= Perfidious Albion (magazine) =

Boardgame and wargame magazine

Perfidious Albion was a British board game and wargame magazine, published and edited by Charles Vasey and Geoff Barnard.

==History==
In the early 1970s, Charles Vasey, a chartered accountant and wargames hobbyist, began to write reviews of the games that he played for small games magazines such as Military Modelling and Strategy & Tactics. Vasey and his acquaintance Geoff Barnard came to believe that other reviews being published at the time were either too deferential to the major game publishers such as SPI, or were written for game designers and publishers, not for the consumers who were buying the games. When the 1975 publication of the popular wargame Tobruk by Avalon Hill resulted in more shallow reviews, Barnard convinced Vasey that they should create a zine dedicated to in-depth, objective and critical reviews of wargames.

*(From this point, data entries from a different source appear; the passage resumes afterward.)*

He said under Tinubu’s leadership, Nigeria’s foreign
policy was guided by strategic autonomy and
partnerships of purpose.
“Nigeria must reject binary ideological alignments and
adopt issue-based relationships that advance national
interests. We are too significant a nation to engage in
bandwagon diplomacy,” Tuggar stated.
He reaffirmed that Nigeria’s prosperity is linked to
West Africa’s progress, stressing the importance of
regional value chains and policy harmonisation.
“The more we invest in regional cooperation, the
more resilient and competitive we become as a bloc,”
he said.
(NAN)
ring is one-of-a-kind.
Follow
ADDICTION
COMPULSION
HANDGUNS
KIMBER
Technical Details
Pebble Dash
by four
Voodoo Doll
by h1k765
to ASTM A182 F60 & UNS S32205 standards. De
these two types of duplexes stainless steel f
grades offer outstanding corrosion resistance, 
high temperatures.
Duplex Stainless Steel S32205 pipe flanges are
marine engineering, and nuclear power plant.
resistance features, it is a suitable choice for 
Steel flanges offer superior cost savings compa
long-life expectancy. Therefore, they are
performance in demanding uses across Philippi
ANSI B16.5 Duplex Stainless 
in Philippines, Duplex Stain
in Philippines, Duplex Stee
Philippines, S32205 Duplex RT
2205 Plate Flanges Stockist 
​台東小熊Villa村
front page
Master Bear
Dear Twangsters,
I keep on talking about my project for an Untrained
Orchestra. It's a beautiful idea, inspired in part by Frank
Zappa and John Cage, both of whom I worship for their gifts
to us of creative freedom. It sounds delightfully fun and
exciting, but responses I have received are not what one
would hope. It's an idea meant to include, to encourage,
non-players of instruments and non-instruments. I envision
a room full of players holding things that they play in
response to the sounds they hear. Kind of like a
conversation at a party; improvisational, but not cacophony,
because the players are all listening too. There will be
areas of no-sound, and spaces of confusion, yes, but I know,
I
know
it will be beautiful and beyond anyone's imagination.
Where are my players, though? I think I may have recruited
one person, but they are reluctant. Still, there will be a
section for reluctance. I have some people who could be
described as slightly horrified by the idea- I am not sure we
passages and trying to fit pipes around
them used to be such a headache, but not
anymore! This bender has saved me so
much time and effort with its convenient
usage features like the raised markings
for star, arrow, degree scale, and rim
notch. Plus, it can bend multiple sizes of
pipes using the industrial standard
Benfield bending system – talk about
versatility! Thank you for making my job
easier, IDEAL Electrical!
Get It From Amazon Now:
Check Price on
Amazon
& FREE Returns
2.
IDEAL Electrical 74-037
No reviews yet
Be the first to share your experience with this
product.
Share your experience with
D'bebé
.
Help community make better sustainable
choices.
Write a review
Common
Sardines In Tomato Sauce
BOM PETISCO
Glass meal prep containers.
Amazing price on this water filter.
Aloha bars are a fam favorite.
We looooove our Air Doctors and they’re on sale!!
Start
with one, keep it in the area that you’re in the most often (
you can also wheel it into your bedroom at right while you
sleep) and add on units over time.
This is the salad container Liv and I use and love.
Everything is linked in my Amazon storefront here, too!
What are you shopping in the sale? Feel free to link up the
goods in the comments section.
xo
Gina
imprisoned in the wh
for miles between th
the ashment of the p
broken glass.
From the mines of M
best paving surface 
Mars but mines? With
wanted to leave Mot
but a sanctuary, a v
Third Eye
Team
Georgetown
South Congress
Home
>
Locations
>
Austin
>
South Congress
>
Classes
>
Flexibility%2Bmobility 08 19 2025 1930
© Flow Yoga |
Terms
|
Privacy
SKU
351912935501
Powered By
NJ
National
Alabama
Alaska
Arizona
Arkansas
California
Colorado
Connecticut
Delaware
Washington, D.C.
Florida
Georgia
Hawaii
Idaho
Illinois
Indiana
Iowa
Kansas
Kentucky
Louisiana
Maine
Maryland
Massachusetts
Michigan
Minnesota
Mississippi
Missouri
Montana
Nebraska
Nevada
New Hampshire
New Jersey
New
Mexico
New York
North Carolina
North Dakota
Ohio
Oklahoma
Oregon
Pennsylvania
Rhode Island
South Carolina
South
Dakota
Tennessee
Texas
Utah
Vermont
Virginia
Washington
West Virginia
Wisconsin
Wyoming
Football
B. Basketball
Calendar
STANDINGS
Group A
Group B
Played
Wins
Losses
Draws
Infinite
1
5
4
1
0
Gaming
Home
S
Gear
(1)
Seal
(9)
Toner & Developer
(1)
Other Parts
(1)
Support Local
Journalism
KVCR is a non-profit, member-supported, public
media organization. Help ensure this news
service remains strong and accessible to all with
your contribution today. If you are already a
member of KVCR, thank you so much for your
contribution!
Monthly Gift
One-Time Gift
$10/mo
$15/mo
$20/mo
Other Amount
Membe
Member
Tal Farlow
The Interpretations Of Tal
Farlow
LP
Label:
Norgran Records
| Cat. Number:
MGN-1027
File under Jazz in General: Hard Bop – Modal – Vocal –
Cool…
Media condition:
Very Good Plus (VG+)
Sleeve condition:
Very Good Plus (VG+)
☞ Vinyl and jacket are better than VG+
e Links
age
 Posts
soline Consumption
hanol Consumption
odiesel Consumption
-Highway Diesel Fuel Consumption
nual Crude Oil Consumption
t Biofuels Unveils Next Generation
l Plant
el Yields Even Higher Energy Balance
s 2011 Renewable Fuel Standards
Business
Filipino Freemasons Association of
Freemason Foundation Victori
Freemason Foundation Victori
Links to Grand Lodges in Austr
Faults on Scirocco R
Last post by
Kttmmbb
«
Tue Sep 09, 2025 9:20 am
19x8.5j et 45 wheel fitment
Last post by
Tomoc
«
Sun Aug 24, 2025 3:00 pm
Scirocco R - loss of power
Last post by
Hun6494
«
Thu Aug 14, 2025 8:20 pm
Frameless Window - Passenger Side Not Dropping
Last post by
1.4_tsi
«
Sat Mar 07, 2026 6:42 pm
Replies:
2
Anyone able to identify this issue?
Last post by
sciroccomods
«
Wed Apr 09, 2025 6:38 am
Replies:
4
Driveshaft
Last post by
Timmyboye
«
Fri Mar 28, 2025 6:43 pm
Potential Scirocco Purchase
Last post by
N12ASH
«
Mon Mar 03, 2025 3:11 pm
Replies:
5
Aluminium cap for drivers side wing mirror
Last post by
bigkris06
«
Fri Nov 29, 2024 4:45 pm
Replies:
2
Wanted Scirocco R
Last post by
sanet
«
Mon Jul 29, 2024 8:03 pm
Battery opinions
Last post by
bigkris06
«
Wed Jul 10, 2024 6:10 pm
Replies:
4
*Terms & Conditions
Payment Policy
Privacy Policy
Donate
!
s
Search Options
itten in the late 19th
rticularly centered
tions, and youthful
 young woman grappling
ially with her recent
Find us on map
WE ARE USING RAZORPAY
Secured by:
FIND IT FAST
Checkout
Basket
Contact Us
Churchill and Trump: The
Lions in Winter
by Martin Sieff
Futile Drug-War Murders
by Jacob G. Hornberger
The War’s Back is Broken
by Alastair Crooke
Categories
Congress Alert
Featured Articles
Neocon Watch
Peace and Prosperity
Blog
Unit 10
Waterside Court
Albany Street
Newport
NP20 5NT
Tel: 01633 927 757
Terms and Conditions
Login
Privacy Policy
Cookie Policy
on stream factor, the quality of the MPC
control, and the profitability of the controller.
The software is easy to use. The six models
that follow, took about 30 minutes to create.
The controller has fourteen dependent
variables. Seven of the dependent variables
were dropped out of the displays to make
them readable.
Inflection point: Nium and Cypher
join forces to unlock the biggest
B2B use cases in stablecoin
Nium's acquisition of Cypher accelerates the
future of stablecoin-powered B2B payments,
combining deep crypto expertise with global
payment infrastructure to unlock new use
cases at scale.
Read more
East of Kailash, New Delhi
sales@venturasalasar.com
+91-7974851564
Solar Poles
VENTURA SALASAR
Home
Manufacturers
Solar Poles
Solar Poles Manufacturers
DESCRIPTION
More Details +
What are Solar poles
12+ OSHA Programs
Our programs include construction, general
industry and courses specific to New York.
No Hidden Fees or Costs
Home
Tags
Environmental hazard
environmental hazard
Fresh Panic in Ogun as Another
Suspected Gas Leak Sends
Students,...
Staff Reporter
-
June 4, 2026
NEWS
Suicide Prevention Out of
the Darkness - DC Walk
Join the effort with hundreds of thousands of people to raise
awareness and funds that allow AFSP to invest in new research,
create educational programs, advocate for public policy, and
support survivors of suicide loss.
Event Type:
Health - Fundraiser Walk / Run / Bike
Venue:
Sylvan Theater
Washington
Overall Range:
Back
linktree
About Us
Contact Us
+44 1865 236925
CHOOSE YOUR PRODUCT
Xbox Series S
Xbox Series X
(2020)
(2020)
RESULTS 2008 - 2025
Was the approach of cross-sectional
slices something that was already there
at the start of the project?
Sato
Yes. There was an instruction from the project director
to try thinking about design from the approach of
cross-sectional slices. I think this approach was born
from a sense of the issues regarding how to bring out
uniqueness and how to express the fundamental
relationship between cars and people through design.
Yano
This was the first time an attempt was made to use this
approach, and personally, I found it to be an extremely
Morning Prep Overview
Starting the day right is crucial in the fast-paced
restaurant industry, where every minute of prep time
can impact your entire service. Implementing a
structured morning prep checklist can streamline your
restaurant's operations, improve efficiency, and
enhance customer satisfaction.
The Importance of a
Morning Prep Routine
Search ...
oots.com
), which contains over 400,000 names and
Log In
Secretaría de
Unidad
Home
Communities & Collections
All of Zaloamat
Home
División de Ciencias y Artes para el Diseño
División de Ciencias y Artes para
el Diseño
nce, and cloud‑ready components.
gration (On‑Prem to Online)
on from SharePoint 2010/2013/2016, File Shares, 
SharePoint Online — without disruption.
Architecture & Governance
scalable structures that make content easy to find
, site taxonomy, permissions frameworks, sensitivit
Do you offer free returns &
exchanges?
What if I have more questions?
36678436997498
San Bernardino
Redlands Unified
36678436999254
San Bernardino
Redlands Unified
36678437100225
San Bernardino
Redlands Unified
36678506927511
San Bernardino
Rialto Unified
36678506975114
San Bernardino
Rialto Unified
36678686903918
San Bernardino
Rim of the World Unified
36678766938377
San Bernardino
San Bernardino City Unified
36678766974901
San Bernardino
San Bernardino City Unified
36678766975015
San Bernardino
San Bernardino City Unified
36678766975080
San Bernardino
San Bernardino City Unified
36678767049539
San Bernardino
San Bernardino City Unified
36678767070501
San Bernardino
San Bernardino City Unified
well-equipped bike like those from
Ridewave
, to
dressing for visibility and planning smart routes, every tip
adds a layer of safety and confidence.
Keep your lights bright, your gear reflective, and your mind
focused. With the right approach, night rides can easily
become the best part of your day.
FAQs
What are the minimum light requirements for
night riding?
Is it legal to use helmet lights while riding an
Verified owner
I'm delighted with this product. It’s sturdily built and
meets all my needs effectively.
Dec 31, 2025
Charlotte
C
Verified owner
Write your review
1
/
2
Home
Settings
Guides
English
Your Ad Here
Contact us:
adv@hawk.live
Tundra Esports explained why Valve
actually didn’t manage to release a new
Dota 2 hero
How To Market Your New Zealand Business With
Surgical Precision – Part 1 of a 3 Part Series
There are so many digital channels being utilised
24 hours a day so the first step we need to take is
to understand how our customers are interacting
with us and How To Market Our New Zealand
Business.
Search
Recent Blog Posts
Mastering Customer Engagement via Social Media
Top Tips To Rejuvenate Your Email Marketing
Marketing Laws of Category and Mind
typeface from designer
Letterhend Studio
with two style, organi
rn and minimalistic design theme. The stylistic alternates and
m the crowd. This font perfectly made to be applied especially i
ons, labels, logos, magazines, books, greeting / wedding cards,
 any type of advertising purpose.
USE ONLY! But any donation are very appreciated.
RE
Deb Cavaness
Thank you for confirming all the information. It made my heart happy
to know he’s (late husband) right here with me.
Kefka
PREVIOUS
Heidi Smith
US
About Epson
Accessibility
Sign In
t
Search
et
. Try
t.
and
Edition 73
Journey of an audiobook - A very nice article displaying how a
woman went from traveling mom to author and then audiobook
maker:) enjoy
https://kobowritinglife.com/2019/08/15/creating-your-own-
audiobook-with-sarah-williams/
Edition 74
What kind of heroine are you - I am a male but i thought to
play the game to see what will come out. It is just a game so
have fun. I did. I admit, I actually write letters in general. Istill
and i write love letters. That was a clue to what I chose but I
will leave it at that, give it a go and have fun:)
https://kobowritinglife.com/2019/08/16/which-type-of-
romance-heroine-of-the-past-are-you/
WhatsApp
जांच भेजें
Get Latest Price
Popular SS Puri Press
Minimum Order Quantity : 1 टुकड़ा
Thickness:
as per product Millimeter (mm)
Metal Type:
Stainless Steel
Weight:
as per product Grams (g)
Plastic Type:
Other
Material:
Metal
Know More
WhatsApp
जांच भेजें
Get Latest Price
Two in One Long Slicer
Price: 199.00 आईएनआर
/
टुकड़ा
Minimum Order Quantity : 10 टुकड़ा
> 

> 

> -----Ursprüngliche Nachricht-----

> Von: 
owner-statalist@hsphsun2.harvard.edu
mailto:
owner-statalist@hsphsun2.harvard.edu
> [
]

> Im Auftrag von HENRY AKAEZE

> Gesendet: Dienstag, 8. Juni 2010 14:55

The result was Perfidious Albion, a small self-published zine focussed on miniatures and board wargames. It was intermittent in frequency of publication and irregular in size. At the height of its popularity, Vasey said that it had a circulation of about 500.

==Awards==
- At the 1979 Origins Awards, Perfidious Albion was awarded the 1978 Charles S. Roberts Award as "Best Amateur Wargame Magazine".
- At the 1980 Origins Awards, Perfidious Albion was awarded the 1979 Charles S. Roberts Award as "Best Amateur Wargame Magazine".